Tranne il vitello Numero 56.
È l’ultimo a scendere dal camion, e si nota anche a distanza, a differenza degli altri, per la piccola macchia di colore bianco che ha sulla pancia, un regalo della natura che lo distingue.
La storia del Numero Cinquantasei è iniziata 8 mesi fa, oggi pesa circa 3 quintali ed è pronto per concludere il proprio viaggio e diventare, in meno di due ore, bistecca fiorentina, braciole, speck, lesso nonché borse, portafogli, scarpe e giacche.
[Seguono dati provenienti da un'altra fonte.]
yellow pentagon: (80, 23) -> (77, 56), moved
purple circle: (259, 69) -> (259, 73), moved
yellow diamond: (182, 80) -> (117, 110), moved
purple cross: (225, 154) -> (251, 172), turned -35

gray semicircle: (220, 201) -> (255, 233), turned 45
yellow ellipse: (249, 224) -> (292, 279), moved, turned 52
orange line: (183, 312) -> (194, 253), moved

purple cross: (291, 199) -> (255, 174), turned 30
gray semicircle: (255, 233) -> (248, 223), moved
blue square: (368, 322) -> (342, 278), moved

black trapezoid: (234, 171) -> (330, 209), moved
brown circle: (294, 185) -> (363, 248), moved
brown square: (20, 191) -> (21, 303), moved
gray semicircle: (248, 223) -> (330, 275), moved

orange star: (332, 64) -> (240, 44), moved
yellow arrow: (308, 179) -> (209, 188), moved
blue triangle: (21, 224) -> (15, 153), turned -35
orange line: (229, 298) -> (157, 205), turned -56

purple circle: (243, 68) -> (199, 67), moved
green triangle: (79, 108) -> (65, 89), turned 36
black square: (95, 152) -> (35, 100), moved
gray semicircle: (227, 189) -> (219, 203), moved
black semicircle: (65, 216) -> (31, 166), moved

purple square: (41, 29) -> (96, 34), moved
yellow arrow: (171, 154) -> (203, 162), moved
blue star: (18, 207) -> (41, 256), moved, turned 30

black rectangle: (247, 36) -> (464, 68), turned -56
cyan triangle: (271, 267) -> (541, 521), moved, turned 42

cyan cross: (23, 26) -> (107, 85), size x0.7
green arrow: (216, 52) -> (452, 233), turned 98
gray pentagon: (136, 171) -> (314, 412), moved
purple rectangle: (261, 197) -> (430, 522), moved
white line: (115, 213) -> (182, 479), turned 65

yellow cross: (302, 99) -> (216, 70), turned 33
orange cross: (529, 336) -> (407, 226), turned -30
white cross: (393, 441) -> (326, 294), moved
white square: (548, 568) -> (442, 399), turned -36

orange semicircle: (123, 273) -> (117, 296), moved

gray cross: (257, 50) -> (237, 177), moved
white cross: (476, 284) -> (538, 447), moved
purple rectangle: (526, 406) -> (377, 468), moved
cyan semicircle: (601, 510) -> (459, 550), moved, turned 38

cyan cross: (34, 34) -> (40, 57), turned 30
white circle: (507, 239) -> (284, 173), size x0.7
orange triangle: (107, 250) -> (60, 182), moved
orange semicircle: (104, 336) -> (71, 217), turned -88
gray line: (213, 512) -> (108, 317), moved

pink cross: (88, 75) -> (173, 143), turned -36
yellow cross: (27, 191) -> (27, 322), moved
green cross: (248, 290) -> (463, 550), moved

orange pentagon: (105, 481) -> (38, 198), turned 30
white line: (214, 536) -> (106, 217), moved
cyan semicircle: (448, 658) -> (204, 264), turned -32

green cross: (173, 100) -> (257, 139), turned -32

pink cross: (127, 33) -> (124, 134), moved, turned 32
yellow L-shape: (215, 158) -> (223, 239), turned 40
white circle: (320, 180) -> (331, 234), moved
Gli ultimi minuti della sua esistenza il Numero Cinquantasei li trascorre nella gabbia di stordimento, uno spazio poco più grande del suo corpo, in attesa che l’addetto alla macellazione lo stordisca con un colpo di pistola a proiettile captivo: in un secondo l’animale cade a terra, in coma. Si apre uno sportello della gabbia, e il Numero Cinquantasei rotola su un piano sottostante; da qui viene agganciato alla zampa destra da un macchinario che lo lascia appeso a testa in giù. Solo una volta che l’animale è in questa posizione viene sgozzato dal macellaio, in modo da favorire più velocemente la fuoriuscita di tutto il sangue. Con un coltello il macellaio provvede a tagliargli la gola, quasi gli stacca la testa. Il Numero Cinquantasei muove ancora la coda mentre il macellaio lo sgozza: dopo un paio di minuti è fermo, immobile, morto. Il gancio che lo tiene appeso scorre e lo posiziona accanto alle carcasse, appese a testa in giù, dei cinquantacinque che lo hanno preceduto.
Via la parte inferiore della zampa e via la testa. Tocca poi alla pelle, che viene incisa da un macellaio e staccata dall’altro. Quando il Numero Cinquantasei è rimasto completamente senza pelle viene aperto a metà, dalla gola fino alla coda, per estrarre le interiora e poter lavorare sulle diverse parti del suo corpo e infine tagliato in due con una sega elettrica e messo all’aria per qualche ora, per diventare carne più morbida.
Quando la macellazione finisce ci sono 56 vitelli appesi alla guidovia, 56 carcasse uguali uccise alla stessa maniera dalle stesse mani, con lo stesso procedimento. E del numero Cinquantasei, che prima si distingueva per la macchietta bianca sulla pelle, non sembra esserci più traccia: il più bello è ora irriconoscibile, ed è diventato il più gustoso.
Lo speck più gustoso, la bistecca più gustosa, l’arrosto più gustoso. Lo incontreremo ancora su una deliziosa pizza allo speck e al mascarpone, nel piatto di bistecca alla fiorentina ordinata all’osteria sotto casa, e nel barbecue in giardino sopra a un piatto di porcellana sfoggiato per l’occasione; o forse lo staremo portando a spasso senza accorgercene, adesso che è diventato la più bella delle nostre borse o il nostro portafogli nuovo di zecca. Come dire: c’è un po’ di Cinquantasei in ognuno di noi.